Registration closes 02/10/2026
Mentor Based

The Inverse Design Lab: Multi-Objective Bayesian Optimization for Complex Formulations

AI Meets Experimentation: Perfecting Formulations with Bayesian Optimization

  • Mode: Virtual / Online
  • Type: Mentor Based
  • Level: Advanced
  • Duration: 3 Days (60-90 Minutes each day)
  • Starts: 10 February 2026
  • Time: 05:30 PM IST

About This Course

This 3-day hands-on workshop The Inverse Design Lab teaches researchers to optimize complex formulations using Bayesian Optimization and Gaussian Processes. Participants will learn to balance trade-offs, like strength vs. conductivity, by leveraging AI to model uncertainty and discover the Pareto Frontier. This hands-on workshop enables efficient experimental design, saving time and resources in material science, chemistry, and engineering.

Aim

AI-powered Bayesian Optimization and Gaussian Processes optimize formulations, balancing properties like strength vs. conductivity and refining designs with fewer experiments.

Workshop Objectives

  • Understand Gaussian Processes for small datasets.
  • Master Multi-Objective Optimization using Bayesian Optimization.
  • Optimize Experimental Design via the Pareto Frontier.
  • Implement Active Learning to refine experiments.
  • Apply AI to enhance experimental outcomes.

Workshop Structure

📅 Day 1 — The Mathematics of Uncertainty (Gaussian Processes)

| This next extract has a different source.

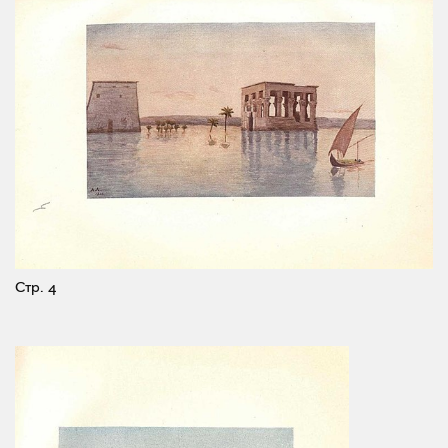
Стр. 4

  • Introduction to Gaussian Processes (GPs) for modeling uncertainty in experimental data.
  • Practical setup: Building a GP model in Python (BoTorch or GPyTorch) using experimental spreadsheet data (e.g., Composition % vs. Compressive Strength).
  • Hands-on: Configure and run a GP model using personal experimental data.
  • Deliverable: A plot visualizing the uncertainty and predictions from the Gaussian Process model.

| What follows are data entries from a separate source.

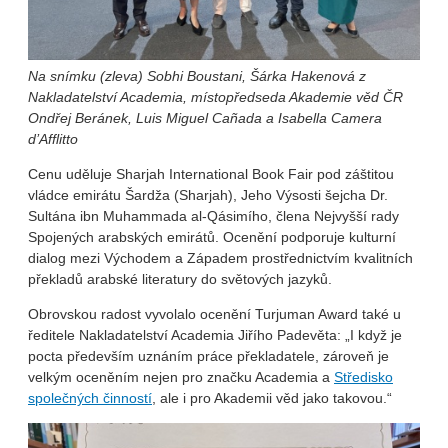
Na snímku (zleva) Sobhi Boustani, Šárka Hakenová z
Nakladatelství Academia, místopředseda Akademie věd ČR
Ondřej Beránek, Luis Miguel Cañada a Isabella Camera
d’Afflitto
Cenu uděluje Sharjah International Book Fair pod záštitou
vládce emirátu Šardža (Sharjah), Jeho Výsosti šejcha Dr.
Sultána ibn Muhammada al-Qásimího, člena Nejvyšší rady
Spojených arabských emirátů. Ocenění podporuje kulturní
dialog mezi Východem a Západem prostřednictvím kvalitních
překladů arabské literatury do světových jazyků.
Obrovskou radost vyvolalo ocenění Turjuman Award také u
ředitele Nakladatelství Academia Jiřího Padevěta: „I když je
pocta především uznáním práce překladatele, zároveň je
velkým oceněním nejen pro značku Academia a
Středisko
společných činností
, ale i pro Akademii věd jako takovou.“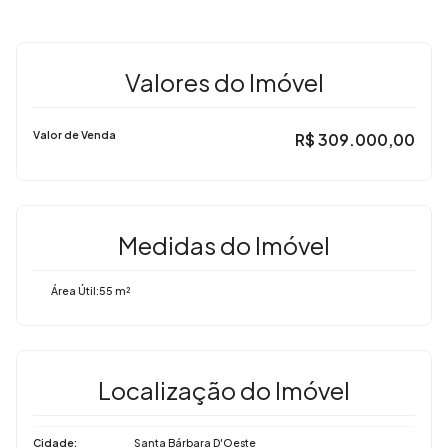
Valores do Imóvel
Valor de Venda
R$
309.000,00
Medidas do Imóvel
Área Útil:
55 m²
Localização do Imóvel
Cidade:
Santa Bárbara D'Oeste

📅 Day 2 — Multi-Objective Optimization & The Pareto Frontier

  • Defining Acquisition Functions to guide AI in balancing exploration and exploitation.
  • Visualizing the Pareto Frontier for trade-offs (e.g., Strength vs. Sorption). Learn how to optimize competing objectives simultaneously.
  • Hands-on: Run a closed-loop simulation where AI suggests the next 5 experiments to maximize two conflicting variables.
  • Deliverable: Visualize the Pareto Frontier and interpret the optimal balance between competing properties.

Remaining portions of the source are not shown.